Hace pocos días falleció en Barquisimeto un notable hombre trujillano, ciudadano íntegro, veraz, forjado celularmente, el doctor Segundo Barroeta.  Murió en el silencio de su vieja edad de más de noventa años; en la quietud de  una ancianidad adornada por la parsimonia de la voz y del caminar, por esos luengos años de existencia que van acerando en dureza y fragilidad al mismo tiempo los órganos del cuerpo hasta la detención, aunque en Barroeta no se dio tan fácil esta irremedialidad,  vistos sus actuares y sus movilidades ya que estuvo activo hasta muy poco tiempo antes de su fenecimiento. Y,  por demás, dando lecciones de trabajo hasta el final; trabajo útil y provechoso; de intelecto entre la ciencia de la medicina que era su especialidad y  el oficio  de la literatura, que esto último también lo hizo con rasgos de especialidad,   lo que se determina al entrar en la lectura de cada una de sus importantes obras, cuatro que logró publicar con temas genésicos relativos a la trujillanidad.

En un denso epígrafe con que introdujo un trabajo sobre el Libertador, el historiador Lucas Guillermo Castillo Lara dijo que Bolívar ni era silencio ni era polvo, que es ésta una de las condiciones en que quedan los seres humanos una vez que cumplen el ciclo de su vida terrena, como decir  el juego de la nada y del todo, de la desaparición para siempre o de la trascendencia que es lo que permite seguir vivo, hecho memoria para ser nombrado en la posteridad. La voz se hace polvo y el silencio se calla para siempre, hecho nada también. Pero,  por designios esto no ocurre en aquellos que pusieron a actuar su inteligencia, que convirtieron en voces sus silencios y  en lenguaje  sus actuaciones,  por el forjamiento de una obra concreta, hechos  sujetos de cultura,  de lenguaje trascendido; ciudadanos de todo tiempo, como también comprobamos con esa pléyade de hombres de bien que los nombran  las edades para construir la vida de cada nuevo tiempo por la inmensidad de los años y  los siglos.

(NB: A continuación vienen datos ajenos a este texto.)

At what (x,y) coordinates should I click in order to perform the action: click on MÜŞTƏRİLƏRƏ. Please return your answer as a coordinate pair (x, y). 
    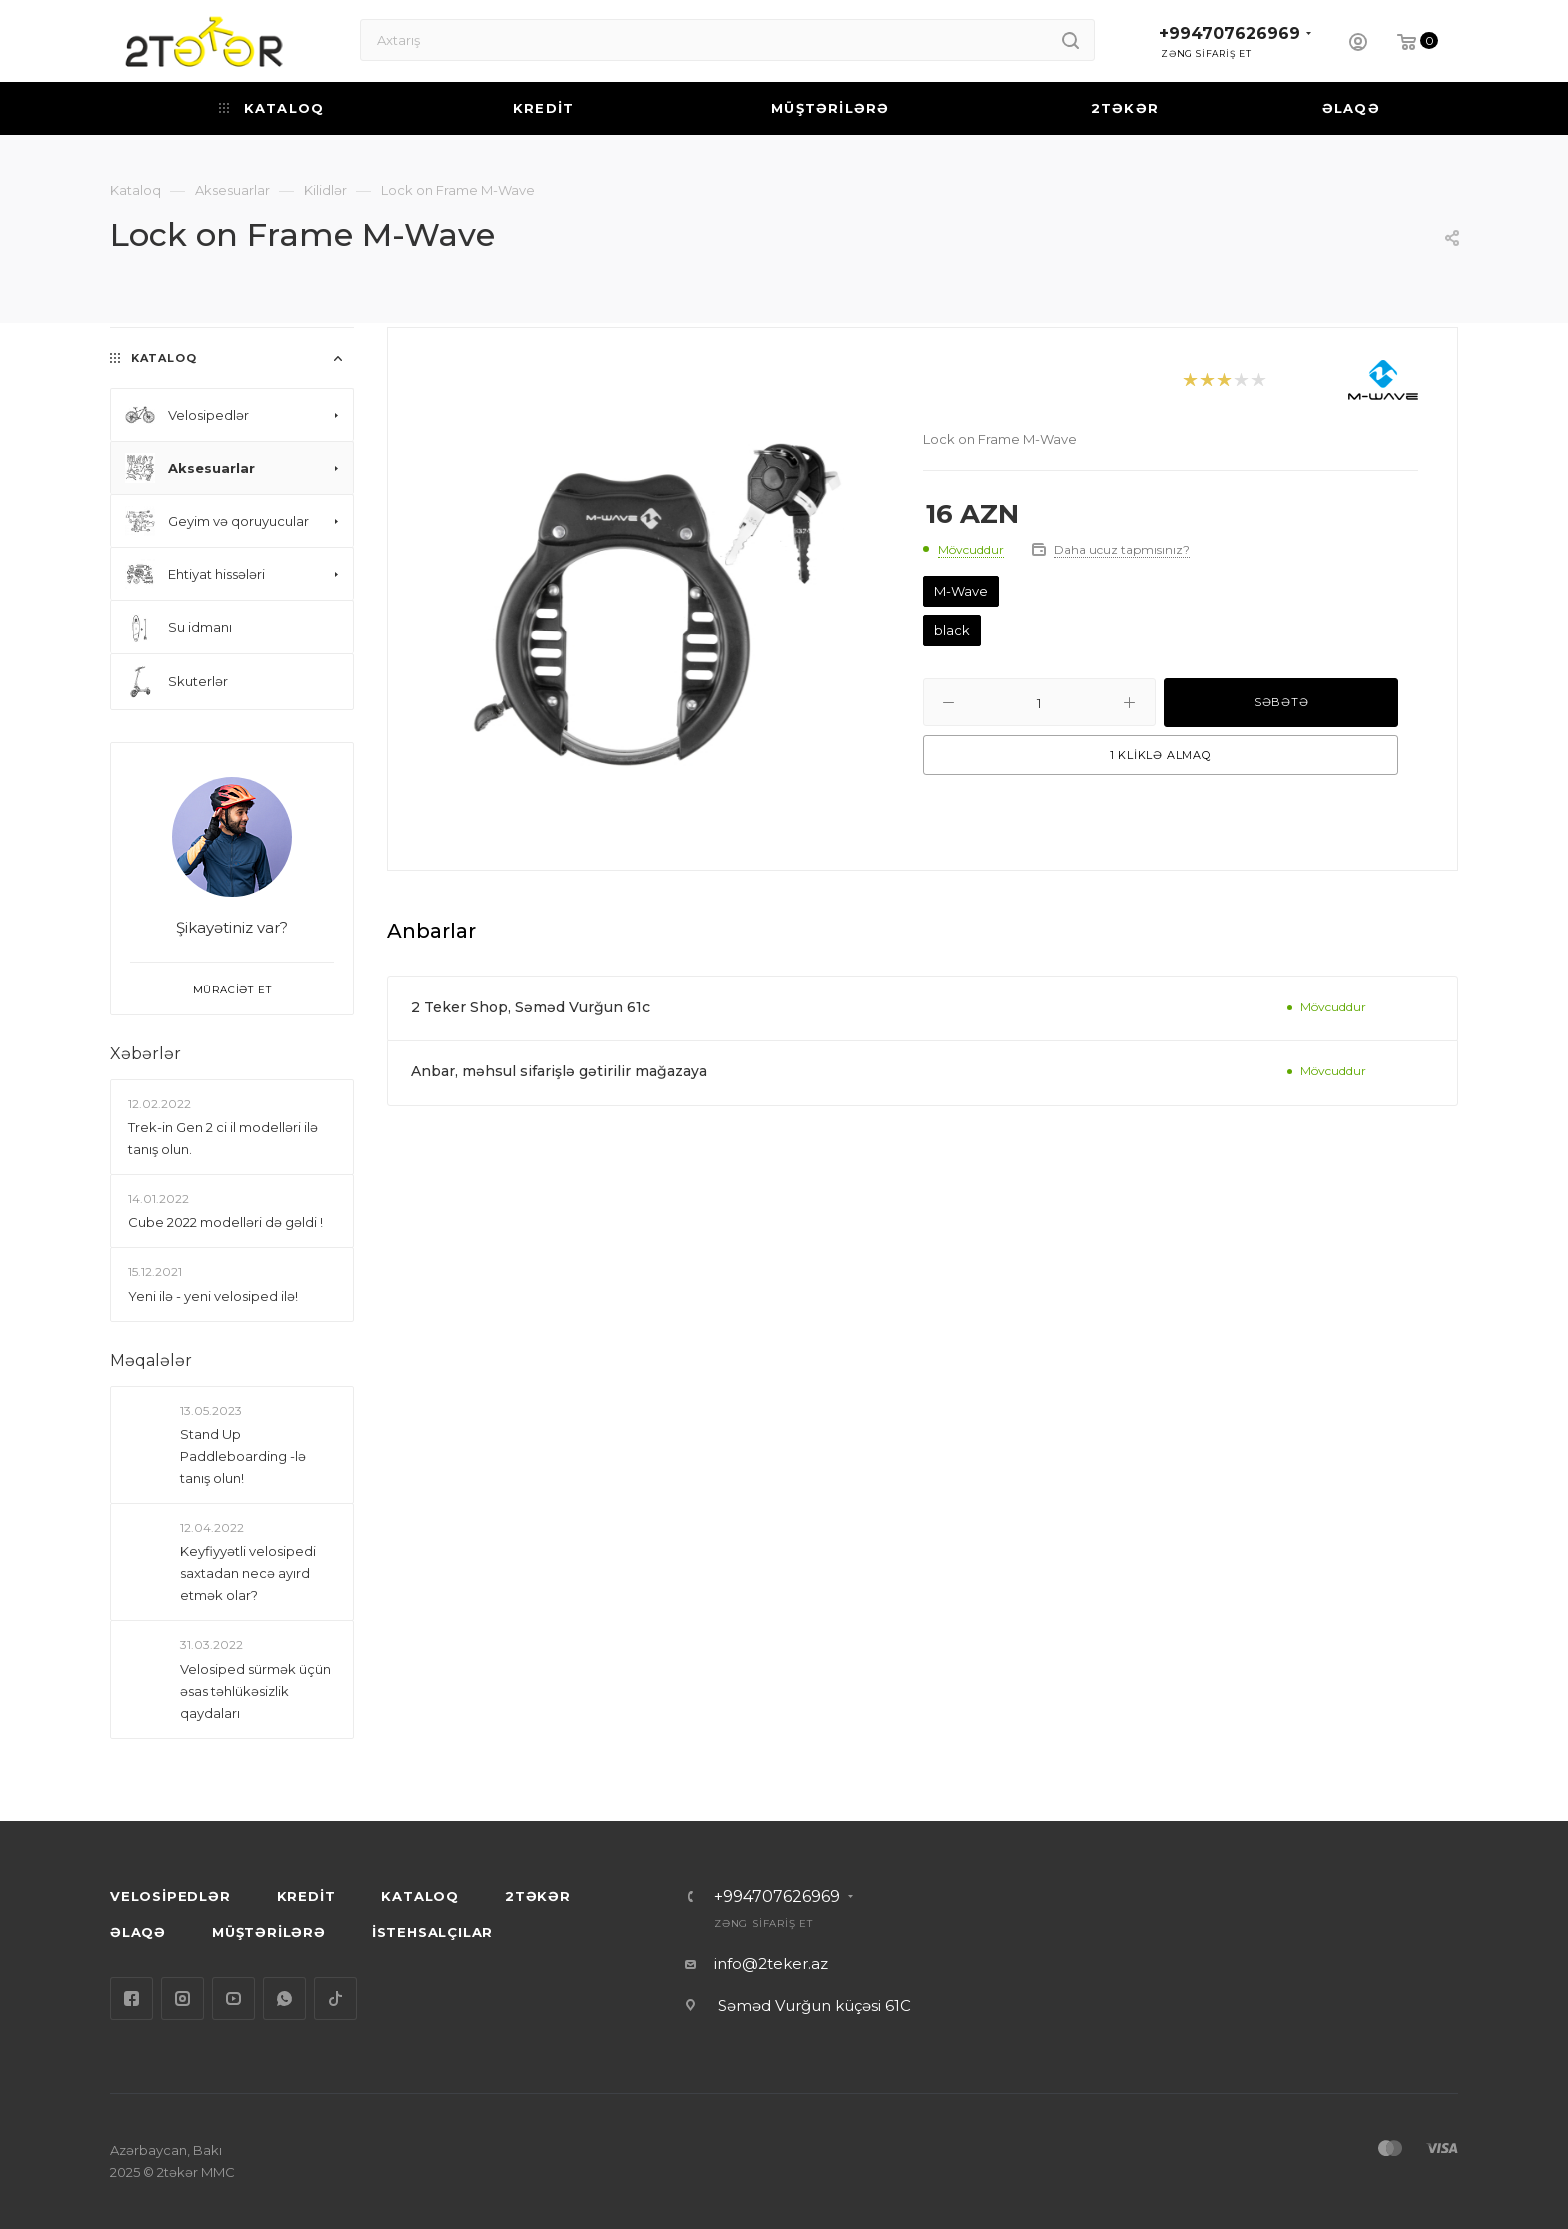     Looking at the image, I should click on (269, 1932).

Segundo Barroeta es un nombre de hombre para nombrarlo siempre, sembrado ahora  profundamente en la raíz geográfica y en la conciencia moral de dos pueblos, Trujillo y Barquisimeto, genésicos ambos, inmersos biográficamente en la más vieja edad patria, conectados a su vez,  por el hilo infinito de la espiritualidad, tanto así entre nosotros que Juan Ramón Barrios, compositor larense es el autor del vals “Trujillo”. Y tanto así,  que como un halo premonitorio o un haz de hermosa empatía, ese vals surgió de una inspiración en San Jacinto, en la bucólica quietud de ese pequeño burgo aledaño a la ciudad pequeña de hace ochenta años, en cuyo espacio había nacido un poquito de tiempo antes el doctor Barroeta, en alero familiar de esa misma estirpe y de ese mismo acervo.

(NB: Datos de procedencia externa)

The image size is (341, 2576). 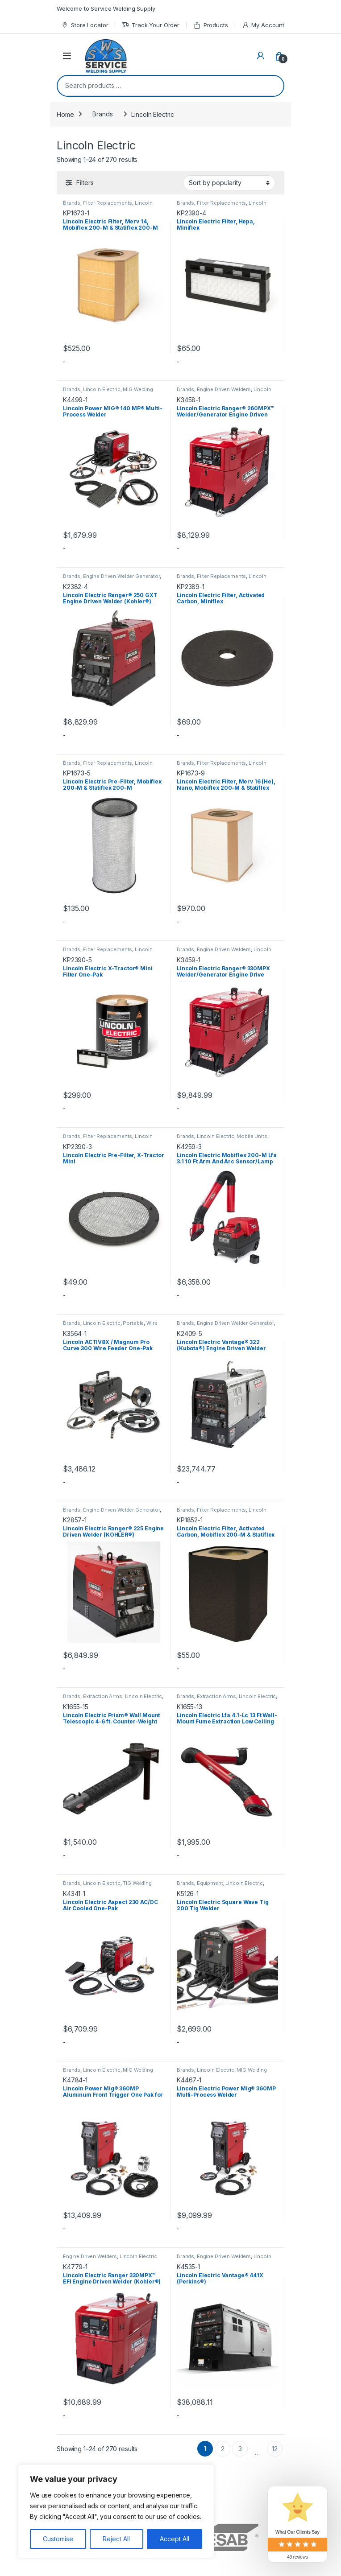 What do you see at coordinates (121, 576) in the screenshot?
I see `Engine Driven Welder Generator` at bounding box center [121, 576].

Es realmente sorprendente cómo se van tejiendo los pormenores de la historia más local, y por eso es tan importante ese tipo de historia, la familiar, la hogareña, la amistosa. Todo el tejido social surge de esa comunicación que la va construyendo el tiempo con sus distintos hilos. Y los hiatos generacionales también se van encogiendo y unificando hasta ser un solo manto social, una sociedad común. La diferencia  de edades se va estrechando, hasta llegar a la delgadez que une y se hace también causa o realidad común. Este fenómeno, -no sé si sociológico-, a que hago referencia, en mi caso lo he vivido repetidamente. Y lo explico brevemente con dos casos concretos que tienen que ver con San Jacinto, porque allí tengo ancestros maternos, y era escasamente un niño cuando el doctor Rafael Isidro Briceño era ya el doctor Briceño, pero muchos años después éramos amigos en la participación social conjunta, de tú a tú en el hogar social. Y lo mismo con el doctor Barroeta; porque, cuándo íbase a pensar que aquel muchacho  que por 1955- 56 era yo, voceaba en la calle el pregón del periódico “Hoy”, en cuyas páginas aparecía la fotografía del Dr. Segundo Barroeta, muchos años después recibiría en su casa una llamada telefónica de este mismo personaje, hecha desde Barquisimeto para dar un saludo navideño. El doctor Barroeta, para mi orgullo, era mi amigo, y me citaba en sus libros, y eso me reconfortaba tanto y me enorgullecía.